What does this really mean? It means commercial TV programming doesn’t give a fuck about youth. Nor about the wonder of creative television programming that expanded the imaginations of youngsters. When I was a kid we dreamt of riding shotgun with Michael Knight, stealing a kiss from Daisy Duke or perhaps being lucky enough to watch a band with that ‘man in the hat’. Cooking dinner or renovating a house was the furthest thing from our minds… in fact, it still is. Junior MasterChef… Sheesh! Didn’t we get pissed-off children were making sports shoes in third-world countries? Now we’ve got ‘em cooking on TV so production companies can make dollars on small aprons!? And as for watching rich Yank kids go to parties gossiping on shallow relationships as they learn to wear high-heels; no thanks. Pray we don’t get some ‘Bondi Locals’ reality show where we see the continuing adventures of 23-year-old ‘Porsche’ and her gaggle of tanned BFFs struggle with parallel parking, scarves, the perfect wine bar and keeping good posture in $300 thongs. Actually I’m keeping that one, it could work!
The word ‘Variety’ is more than a worthy charity organisation. It’s a word that meant you never knew what was going to happen but were guaranteed to be entertained, informed and stimulated as a family unit. Watching Eddie McGuire ‘pause’ mid-sentence on live television; or some half-shaved hipster burn toast, is akin to doing an endless detention in Hell – it’s insulting television.

‘Oh, but it rates well.’

Ratings – Ha, don’t get me started. A few thousand black boxes and laborious radio diaries equate to inaccuracy most large, yet it still determines the success or failure of every single thing we watch and hear. Not to mention bolstering the so-called media ‘celebrities’ attached. The emperor is nude; trust me.

Even the hallowed ABC, an institution on the fronts of fair speech and equal opportunity for the artistic alternative seem to have dropped the ball and allowed it to roll under the couch now hidden amongst the dust bunnies. Countdown, Recovery and Rage all shaped my musical knowledge in a pre-internet teen and 20-something existence. I pity the kid today who may not be lucky enough to live in urban Sydney or Melbourne.
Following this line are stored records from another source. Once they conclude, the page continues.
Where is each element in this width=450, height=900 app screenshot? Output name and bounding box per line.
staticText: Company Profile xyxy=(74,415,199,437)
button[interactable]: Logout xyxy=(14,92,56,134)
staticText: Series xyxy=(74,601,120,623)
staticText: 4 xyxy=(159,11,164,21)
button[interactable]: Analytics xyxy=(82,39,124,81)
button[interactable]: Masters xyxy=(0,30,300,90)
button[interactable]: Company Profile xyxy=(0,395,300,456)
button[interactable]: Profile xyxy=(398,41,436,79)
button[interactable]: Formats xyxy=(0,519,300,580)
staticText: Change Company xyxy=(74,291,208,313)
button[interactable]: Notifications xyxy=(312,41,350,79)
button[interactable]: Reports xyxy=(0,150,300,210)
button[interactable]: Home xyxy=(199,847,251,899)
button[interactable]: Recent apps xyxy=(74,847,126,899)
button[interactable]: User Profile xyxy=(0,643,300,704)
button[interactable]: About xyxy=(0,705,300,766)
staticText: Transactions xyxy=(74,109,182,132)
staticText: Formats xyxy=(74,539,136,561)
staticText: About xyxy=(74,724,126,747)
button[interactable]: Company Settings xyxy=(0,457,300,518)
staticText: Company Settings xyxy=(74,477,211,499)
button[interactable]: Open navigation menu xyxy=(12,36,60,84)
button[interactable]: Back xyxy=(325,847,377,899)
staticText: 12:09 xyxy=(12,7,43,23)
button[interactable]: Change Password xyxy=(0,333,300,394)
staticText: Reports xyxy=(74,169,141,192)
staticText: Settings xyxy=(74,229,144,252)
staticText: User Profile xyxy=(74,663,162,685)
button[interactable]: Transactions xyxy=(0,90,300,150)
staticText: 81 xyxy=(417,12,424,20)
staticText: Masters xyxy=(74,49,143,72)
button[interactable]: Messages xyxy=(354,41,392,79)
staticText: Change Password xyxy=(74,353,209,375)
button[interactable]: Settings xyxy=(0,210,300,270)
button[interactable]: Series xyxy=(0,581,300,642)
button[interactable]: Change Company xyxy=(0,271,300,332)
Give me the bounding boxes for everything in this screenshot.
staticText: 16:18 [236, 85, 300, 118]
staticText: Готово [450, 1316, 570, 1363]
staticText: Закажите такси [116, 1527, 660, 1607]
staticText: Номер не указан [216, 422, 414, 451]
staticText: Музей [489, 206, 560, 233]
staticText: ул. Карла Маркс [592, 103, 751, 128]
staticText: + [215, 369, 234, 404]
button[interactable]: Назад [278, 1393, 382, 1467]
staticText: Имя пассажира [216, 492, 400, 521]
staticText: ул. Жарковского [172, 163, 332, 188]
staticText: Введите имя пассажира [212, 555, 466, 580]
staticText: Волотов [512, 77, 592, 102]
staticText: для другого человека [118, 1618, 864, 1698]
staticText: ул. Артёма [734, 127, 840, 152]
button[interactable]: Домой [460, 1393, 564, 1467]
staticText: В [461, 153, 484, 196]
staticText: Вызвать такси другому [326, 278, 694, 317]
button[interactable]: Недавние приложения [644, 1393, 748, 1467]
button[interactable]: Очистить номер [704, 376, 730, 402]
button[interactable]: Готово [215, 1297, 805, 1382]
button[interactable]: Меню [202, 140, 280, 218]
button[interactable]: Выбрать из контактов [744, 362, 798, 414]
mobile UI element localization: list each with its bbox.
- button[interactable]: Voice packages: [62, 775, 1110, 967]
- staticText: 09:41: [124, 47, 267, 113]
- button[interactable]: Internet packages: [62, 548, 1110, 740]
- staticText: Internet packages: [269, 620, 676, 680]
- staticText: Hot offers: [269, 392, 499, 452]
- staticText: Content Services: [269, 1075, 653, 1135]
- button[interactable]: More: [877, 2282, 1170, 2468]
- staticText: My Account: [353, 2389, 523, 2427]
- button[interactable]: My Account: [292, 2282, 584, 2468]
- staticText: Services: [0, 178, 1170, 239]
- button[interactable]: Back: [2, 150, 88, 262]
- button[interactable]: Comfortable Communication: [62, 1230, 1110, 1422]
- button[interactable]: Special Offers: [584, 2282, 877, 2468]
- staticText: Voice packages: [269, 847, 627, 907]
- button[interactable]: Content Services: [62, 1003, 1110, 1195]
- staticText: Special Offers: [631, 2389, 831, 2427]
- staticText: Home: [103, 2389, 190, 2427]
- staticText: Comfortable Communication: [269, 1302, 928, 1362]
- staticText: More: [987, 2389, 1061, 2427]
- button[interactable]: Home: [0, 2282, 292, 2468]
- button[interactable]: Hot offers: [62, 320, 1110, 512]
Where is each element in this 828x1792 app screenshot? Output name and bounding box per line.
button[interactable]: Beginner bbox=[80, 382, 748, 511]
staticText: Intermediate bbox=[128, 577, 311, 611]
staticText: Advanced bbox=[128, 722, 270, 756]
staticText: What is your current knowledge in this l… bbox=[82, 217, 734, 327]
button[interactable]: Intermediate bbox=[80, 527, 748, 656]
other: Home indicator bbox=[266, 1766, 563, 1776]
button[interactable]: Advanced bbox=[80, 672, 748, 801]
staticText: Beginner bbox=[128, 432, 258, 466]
How do they get their visual fix, their true understanding that the cool kids in the city aren’t that different to themselves – how do the goddamn artists themselves get their mugs in front of greater Australia? JTV…hmm, no – I don’t think so.

Online? Sure, but it’s still early days and deceivingly orchestrated.

Rage: baby, you are all that’s left.

Recovery: we need you more than ever. Now that Dylan’s out of a gig (a true talent underutilised in this town, much like Jabba) – just get the band back together and do it. I mean, you don’t even care about ratings, right (well, you shouldn’t!), so just grab a bunch of keen kids and get it done. I bet there are at least 10,000 kids out there who’d eat glass to get a gig on that show.

It’s no wonder one of the greatest impromptu pieces of live youth TV came at 10am on a Saturday morning. Jon Spencer Blues Explosion tearing apart the Recovery set. Those of you that know what I’m talking about will agree; those that don’t, well – you’re dead to me anyway.

Chris Murray is the creative director of Popcorn Taxi.